The wind was blowing in off the ocean, which meant it’d be worse again tonight, but back in the sunlight, at dusk, everyone began scattering to their respective homes. Ursula stroked my hair, a big coarse mat down to my shoulders, and did not seem disgusted.

“Do you ever think about New Jersey?” I asked her. My glasses had broken a few weeks back so I couldn’t understand her expression, only that her face had transformed. “There are boats,” I said. “And we’ve got money.

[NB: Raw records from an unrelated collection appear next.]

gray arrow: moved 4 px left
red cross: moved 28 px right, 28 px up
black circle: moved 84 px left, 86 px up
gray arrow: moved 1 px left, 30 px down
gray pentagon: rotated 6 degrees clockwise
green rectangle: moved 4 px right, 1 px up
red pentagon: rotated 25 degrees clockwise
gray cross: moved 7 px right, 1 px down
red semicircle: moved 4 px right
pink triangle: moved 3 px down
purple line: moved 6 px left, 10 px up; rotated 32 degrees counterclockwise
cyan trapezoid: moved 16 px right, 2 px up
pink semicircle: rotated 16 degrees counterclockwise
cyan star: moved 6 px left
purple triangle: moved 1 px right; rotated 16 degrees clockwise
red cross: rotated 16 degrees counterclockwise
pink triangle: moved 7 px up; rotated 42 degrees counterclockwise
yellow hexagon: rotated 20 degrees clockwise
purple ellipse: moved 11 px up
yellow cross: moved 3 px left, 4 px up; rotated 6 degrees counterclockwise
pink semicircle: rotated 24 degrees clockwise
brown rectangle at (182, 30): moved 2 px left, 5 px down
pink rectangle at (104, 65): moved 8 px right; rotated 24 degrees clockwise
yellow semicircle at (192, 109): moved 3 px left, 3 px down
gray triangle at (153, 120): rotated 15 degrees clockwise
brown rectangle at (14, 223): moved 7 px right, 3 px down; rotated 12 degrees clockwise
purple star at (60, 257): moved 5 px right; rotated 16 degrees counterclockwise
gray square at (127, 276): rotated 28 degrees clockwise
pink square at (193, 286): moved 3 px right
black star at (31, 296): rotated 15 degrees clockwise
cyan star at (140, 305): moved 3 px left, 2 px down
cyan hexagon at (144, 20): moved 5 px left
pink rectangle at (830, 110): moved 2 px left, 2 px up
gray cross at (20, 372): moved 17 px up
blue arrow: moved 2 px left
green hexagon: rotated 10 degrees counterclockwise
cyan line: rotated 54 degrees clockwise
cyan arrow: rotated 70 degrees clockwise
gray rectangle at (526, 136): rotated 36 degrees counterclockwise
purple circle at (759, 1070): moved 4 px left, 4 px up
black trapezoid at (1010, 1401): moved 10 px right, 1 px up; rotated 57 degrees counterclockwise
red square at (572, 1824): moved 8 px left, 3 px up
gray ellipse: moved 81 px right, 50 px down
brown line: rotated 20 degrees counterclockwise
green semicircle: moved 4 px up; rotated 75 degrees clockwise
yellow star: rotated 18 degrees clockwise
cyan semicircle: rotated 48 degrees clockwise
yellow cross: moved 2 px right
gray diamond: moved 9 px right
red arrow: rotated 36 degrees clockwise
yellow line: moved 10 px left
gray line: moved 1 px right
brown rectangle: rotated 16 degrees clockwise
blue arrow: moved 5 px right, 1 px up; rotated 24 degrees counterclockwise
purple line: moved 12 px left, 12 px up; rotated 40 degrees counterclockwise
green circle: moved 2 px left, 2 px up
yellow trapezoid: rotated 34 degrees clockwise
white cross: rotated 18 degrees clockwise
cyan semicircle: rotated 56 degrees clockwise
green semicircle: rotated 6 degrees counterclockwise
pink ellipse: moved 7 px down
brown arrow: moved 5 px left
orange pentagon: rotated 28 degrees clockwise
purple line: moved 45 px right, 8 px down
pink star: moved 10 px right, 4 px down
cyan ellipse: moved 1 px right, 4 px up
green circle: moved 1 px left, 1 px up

Nowhere else to spend it.”

“Oh no,” she said, all soft and beautiful. “Oh, honey, no.”

There was a mall somewhere in the suburbs that had a state-of-the-art purifier, great ducts underpinning every story and spewing clean air down the endless aisles. Whole families had fled there to live among the piles of loafers and salted pretzels, the colorful mannequins in alligator polos holding Coach bags. All we had was the radio to corroborate this fantasy, but it persisted nonetheless, an idea we revisited privately or at night, when everything seemed worth saving.

“What gets saved?” Anais said later, “Or who? Not us. Not Ursula, that’s for sure. And that’s if this shit is even true. I’d rather suffocate in bed than get shot by Paul Blart Mall Cop.”

We had curled up on her mattress, swaddled in blankets. Virgil had traded us some of the weed he grew in a pot on his fire escape for our cans of baked beans, so we sat making lewd shadow puppets with our arms and legs tangled together. The boundaries of love and friendship had long dissolved; we were dirty and lonely.

“Do you think we’ll die?” I said.

“I have clinical depression,” she said in a frog-voice like the guy in an old video loop. In the distance, we heard a police car prowling, the wail of its siren echoing through the emptiness. There was no one left to arrest, and they wouldn’t give anyone a lift to the docks, but they could punch their timecards; they could always collect their pay, in some future the rest of us couldn’t imagine.

“Safe as houses,” Anais said, flopping onto her side. We fell asleep spooning with all the doors open, and sometime deep in the night, one of the feral cats from the lot next door wandered in. I woke up to his mean sooty face staring at me, caught with two feet on our blankets and two on the floor. I looked at Anais sleeping and wondered if this was a dream. When I woke the next morning, the sky was orange, and there were paw prints on the dusty floor where life had been.